Show that the map $\mathbb{Z}_n^*\to \mathbb{Z}_m^*$ is surjective

Question

Let $m,n \in \mathbb{Z}$ such that $m|n$. Show that the map $$f: \mathbb{Z}_n^*\to \mathbb{Z}_m^*$$ $$f({a \pmod n}) = (a \pmod m)$$ is surjective. I am not able to figure out any simple way to tackle this... Any hints?

Answer 1

Got it. Will prove by induction.

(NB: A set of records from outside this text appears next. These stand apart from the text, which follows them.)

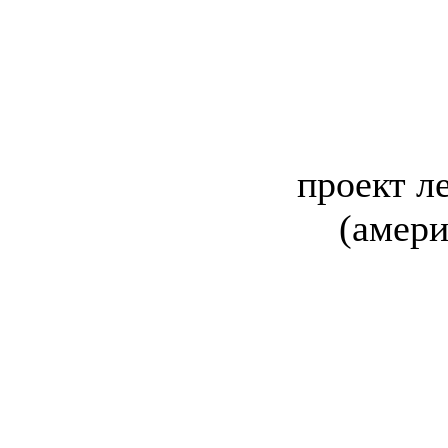
проект л
(амери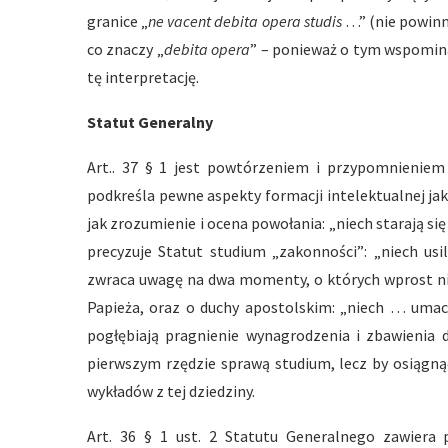
granice „
ne vacent debita opera studis
…” (nie powinn
co znaczy „
debita opera
” – ponieważ o tym wspomina
tę interpretację.
Statut Generalny
Art.. 37 § 1 jest powtórzeniem i przypomnieniem
podkreśla pewne aspekty formacji intelektualnej jak z
jak zrozumienie i ocena powołania: „niech starają się
precyzuje Statut studium „zakonności”: „niech usil
zwraca uwagę na dwa momenty, o których wprost nie
Papieża, oraz o duchy apostolskim: „niech … umacni
pogłębiają pragnienie wynagrodzenia i zbawienia d
pierwszym rzędzie sprawą studium, lecz by osiągn
wykładów z tej dziedziny.
Art. 36 § 1 ust. 2 Statutu Generalnego zawiera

We just have to show that the result holds when $n=mp$. Let $b \in \mathbb{Z}_m^*$.

If $b \not\equiv 0 \pmod p$ then $(b,m)=1 \land (b,p)=1 \implies (b,n)=1 \implies b \in \mathbb{Z}_n^*$. Now we have $f(b)=b$.

If $b \equiv 0 \pmod p$ then $m \not\equiv 0 \pmod p \implies b+m \not\equiv 0 \pmod p$. Therefore $(b+m,p)=1 \land (b+m,m)=1 \implies (b+m,n)=1 \implies b+m \in \mathbb{Z}_n^*$. Now we have $f(b+m)=b$.

The inductive step is straightforward.

Answer 2

This should be a comment, but I had trouble with formatting in the comments.

Evidently, the same proof will work for $R/I \to R/J$ where $R$ is a PID. The more general problem was considered here and here.

A nice generalization is that a surjection $f: R \to S$, where the rings are commutative Artinian, maps units onto units.